Guilty plea over soldier's death

Michael Ross
Michael Ross
The Army has pleaded guilty over the death of a soldier who died when he fell out of a boat last September.

The service entered the plea to a charge over the Health and Safety Act through lawyer Craig Ruane in Auckland District Court this afternoon.

Private Michael Ross was wearing more than 20kg of gear - including a faulty life jacket - when he fell out of an under-inflated army Zodiac and drowned.

Details read in court today show the Army failed in a number of its own safety procedures.

Judge Stephen O'Driscoll told the court he would hear oral submissions today and would issue his sentence next week.

The charge carries a maximum penalty of $250,000. The Army cannot be fined because it is a Crown entity.

Private Ross was only weeks away from being discharged when he took part in Operation Bunny - a training exercise on Lake Moawhango, near Waiouru in September last year.

One of the soldiers on Private Ross' Zodiac described the Zodiac as "soft''.

According to the summary, he "later said that in usual circumstances he would not have boarded the boat, but the soldiers were too tired and just wanted to get back across the lake at the end of the training session.''

It also said that the safety briefing had not been received by all the soldiers taking part in Operation Bunny.

The soldier fell into the lake after water came over the Zodiac's bow.

Private Ross' life jacket failed to inflate because the gas canister had been used and not replaced.

One soldier reached out to try and grab Private Ross from the water but the soldier was sinking and all he could manage to get was the drowning man's helmet.
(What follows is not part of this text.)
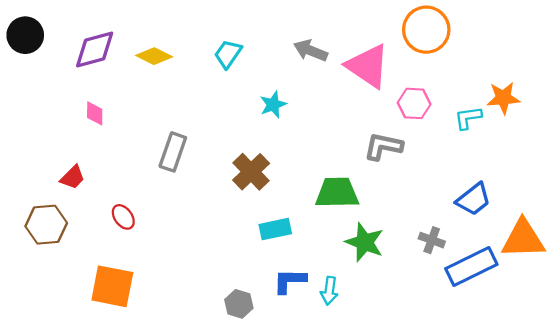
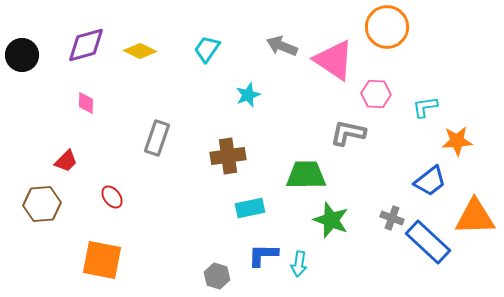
black circle: (25, 35) -> (22, 55), moved
orange star: (503, 98) -> (457, 141), moved
brown cross: (251, 172) -> (228, 156), turned 36
blue rectangle: (471, 266) -> (428, 242), turned 69

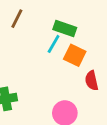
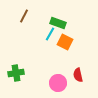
red semicircle: (92, 81) -> (78, 75), moved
His body was found a week later.

The police dive squad recorded the lake temperature the following day as just 6C.

Extra chairs had to be brought into the court room today to seat the large contingent of Mr Ross' family there to watch the proceedings.

Some held hands and two young girls held photos of the dead soldier.

The findings of a Defence Force court of inquiry into the incident are expected to be released later this afternoon, but it considered safety failings raised under Parliamentary privilege by Labour MP Phil Goff, including an empty gas canister that made it impossible to inflate the lifejacket.

Defence Minister Jonathan Coleman said in June that it would be inappropriate to comment while the matter was before the courts and the inquiry was ongoing.

But he added the military would learn some hard lessons from the incident.

"We've made it clear that the Government's expectation is that every possible step must be taken to prevent this from happening again. The Defence Force has embarked on a series of changes to ensure health and safety is a priority.''

Dr Coleman said there would also be more external oversight from a new military health and safety investigations unit.

The specialist unit would be part of the Crown's independent health and safety agency being set up as part of the Pike River reforms.